What is needed
Word for word, give the data again without its pictures.

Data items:
= Beginning of Section =

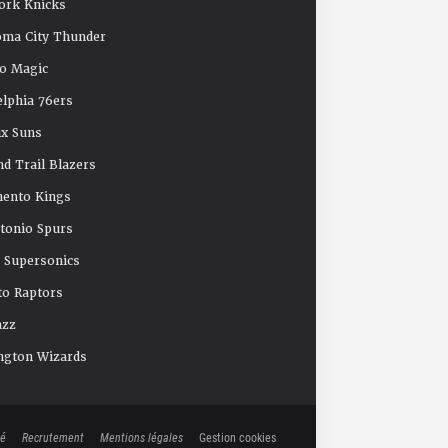
ork Knicks
oma City Thunder
o Magic
elphia 76ers
x Suns
nd Trail Blazers
mento Kings
tonio Spurs
e Supersonics
o Raptors
azz
ngton Wizards
té
Recrutement
Mentions légales
Gestion cookies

= End of Section =

Task result
ork Knicks
oma City Thunder
o Magic
elphia 76ers
x Suns
nd Trail Blazers
mento Kings
tonio Spurs
e Supersonics
o Raptors
azz
ngton Wizards
té
Recrutement
Mentions légales
Gestion cookies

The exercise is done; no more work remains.